To assess participants’ subjective health status, responses to the first question of the SF-12v2 questionnaire, “In general, would you say your health is:,” were further analyzed. Response options included “(1) Excellent,” (2) Very good,” (3) Good,” (4) Unsatisfactory,” and “(5) Poor.”
Physical Activity
Participants’ physical activities were self-reported using the short form of the International Physical Activity Questionnaire []. The questions were prepared on a Google Form, and participants were asked to respond via smartphone about their physical activity over the past month at the time of final measurement. The amount of total physical activity was calculated as metabolic equivalent of task-minutes per week (METs).
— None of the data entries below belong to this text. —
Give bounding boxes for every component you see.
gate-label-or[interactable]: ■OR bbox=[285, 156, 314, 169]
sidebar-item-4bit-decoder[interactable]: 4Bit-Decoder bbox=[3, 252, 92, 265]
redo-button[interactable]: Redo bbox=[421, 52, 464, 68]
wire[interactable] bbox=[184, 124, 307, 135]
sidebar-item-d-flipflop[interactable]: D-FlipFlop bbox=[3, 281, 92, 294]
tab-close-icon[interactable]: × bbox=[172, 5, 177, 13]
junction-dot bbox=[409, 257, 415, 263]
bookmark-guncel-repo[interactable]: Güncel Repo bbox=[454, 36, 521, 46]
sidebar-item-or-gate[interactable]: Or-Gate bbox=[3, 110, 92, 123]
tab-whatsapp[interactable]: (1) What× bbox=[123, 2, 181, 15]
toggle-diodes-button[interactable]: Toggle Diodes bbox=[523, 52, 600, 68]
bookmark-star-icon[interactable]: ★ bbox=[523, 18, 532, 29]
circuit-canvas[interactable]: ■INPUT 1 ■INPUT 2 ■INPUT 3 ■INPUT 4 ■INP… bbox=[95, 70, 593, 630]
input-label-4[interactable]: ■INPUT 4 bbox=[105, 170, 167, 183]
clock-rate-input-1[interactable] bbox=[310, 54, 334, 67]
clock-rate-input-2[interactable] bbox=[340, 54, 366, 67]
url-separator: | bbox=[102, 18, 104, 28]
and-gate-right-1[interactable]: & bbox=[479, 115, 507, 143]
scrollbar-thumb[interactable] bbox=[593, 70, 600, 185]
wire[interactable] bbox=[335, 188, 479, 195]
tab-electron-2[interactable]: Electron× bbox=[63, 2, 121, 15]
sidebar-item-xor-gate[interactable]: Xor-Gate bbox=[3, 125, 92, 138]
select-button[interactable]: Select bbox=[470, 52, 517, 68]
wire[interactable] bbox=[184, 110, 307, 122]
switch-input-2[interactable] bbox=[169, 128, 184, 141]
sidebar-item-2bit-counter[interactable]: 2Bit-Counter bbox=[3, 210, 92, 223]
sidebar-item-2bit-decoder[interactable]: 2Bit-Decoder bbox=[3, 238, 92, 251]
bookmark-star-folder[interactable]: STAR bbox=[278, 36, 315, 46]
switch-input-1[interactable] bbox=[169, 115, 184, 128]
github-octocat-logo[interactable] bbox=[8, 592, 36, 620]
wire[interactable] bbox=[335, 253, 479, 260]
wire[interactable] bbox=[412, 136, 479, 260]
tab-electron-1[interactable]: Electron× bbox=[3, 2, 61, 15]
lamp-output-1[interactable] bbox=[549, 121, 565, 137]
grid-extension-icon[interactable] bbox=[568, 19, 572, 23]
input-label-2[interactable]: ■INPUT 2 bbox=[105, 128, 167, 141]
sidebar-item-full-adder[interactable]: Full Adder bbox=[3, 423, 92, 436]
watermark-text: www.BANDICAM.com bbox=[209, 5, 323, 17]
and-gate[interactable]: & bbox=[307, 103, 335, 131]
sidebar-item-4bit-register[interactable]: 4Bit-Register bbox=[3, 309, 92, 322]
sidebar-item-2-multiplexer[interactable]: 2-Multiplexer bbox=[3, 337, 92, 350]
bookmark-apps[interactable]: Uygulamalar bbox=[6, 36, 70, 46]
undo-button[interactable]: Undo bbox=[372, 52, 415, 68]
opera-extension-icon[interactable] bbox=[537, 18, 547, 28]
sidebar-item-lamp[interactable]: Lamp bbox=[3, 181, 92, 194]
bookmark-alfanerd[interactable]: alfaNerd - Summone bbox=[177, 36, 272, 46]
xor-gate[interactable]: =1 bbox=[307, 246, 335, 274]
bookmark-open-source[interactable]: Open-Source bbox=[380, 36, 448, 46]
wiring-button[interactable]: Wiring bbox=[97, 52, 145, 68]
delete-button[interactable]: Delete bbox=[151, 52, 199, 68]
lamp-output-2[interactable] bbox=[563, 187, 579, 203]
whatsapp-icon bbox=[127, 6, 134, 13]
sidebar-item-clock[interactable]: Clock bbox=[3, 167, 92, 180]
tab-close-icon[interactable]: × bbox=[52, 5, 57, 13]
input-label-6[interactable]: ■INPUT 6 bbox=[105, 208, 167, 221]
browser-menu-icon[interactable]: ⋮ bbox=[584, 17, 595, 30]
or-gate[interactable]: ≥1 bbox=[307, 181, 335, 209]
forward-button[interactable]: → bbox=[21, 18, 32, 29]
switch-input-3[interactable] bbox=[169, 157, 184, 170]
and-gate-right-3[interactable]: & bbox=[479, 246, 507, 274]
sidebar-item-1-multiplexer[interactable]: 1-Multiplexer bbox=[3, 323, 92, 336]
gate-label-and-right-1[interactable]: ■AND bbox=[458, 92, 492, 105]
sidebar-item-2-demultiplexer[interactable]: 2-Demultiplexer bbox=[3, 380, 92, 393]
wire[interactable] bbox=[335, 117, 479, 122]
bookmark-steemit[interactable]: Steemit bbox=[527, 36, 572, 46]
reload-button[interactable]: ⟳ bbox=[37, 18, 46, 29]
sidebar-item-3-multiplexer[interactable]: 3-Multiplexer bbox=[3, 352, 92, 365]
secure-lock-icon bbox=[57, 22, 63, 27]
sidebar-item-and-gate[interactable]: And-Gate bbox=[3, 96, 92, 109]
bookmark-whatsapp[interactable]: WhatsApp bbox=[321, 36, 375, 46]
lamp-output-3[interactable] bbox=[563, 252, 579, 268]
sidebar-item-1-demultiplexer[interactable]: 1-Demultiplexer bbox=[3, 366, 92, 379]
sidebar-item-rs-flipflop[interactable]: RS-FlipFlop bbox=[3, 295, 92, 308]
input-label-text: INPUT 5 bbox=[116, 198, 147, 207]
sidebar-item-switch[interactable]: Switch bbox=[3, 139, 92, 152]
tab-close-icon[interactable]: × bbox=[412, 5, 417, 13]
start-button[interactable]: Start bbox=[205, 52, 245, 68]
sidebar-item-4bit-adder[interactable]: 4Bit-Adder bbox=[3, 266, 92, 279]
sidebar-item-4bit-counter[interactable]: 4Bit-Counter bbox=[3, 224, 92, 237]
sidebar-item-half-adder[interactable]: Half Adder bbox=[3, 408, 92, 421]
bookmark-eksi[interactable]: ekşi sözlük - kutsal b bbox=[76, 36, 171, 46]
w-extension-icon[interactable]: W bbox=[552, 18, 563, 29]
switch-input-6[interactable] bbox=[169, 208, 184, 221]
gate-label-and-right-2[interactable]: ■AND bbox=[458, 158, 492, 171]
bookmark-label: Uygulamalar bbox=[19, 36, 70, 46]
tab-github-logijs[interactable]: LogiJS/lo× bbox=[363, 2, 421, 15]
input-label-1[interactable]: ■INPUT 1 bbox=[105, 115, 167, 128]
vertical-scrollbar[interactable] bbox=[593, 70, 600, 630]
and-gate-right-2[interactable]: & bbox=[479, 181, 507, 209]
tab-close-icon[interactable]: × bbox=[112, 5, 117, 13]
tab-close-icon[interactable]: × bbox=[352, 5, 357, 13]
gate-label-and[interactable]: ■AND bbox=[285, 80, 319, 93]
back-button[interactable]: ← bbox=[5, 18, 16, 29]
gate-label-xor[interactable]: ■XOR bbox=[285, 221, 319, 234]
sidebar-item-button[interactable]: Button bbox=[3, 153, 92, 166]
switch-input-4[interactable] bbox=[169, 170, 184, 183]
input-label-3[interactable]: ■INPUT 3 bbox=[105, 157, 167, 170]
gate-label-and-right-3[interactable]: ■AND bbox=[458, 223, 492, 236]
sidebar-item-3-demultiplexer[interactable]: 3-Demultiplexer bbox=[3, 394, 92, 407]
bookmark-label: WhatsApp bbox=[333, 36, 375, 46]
Adverse Events and Mild Symptoms
For the evaluation of the safety, the number of adverse events and the number of individuals experiencing them were investigated. Participants were instructed to consult anytime throughout the study regarding any adverse events or symptoms. In addition, they were asked at the 12-week measurement about the incidence of 20 symptoms prelisted from a prior study [] (sleep difficulty, hunger, fatigue, headache, diarrhea, sensitivity to cold, dry mouth, back pain, bad breath, muscle pain, abdominal bloating, cravings, vertigo, blurred vision, restless leg, skin rash, nausea, palpitation, dyspepsia, and muscular cramp) via a web form. We primarily evaluated the difference in the number of these 20 events and the number of participants who reportedly experienced them. Other adverse events were also self-reported separately through a free-text web questionnaire at the measurement at 12 weeks.
Adherence
Adherence in the intervention group was defined by the number of actual fasts, based on self-report via a web questionnaire at the 12-week measurement. Adherence in the control group was defined by the read status of messages on the app, with data obtained from the server. The definition of adherence is detailed in the statistical analysis section.
Participants’ Feedback
Participants’ feedback on each intervention was collected through a web questionnaire at the 12-week measurement.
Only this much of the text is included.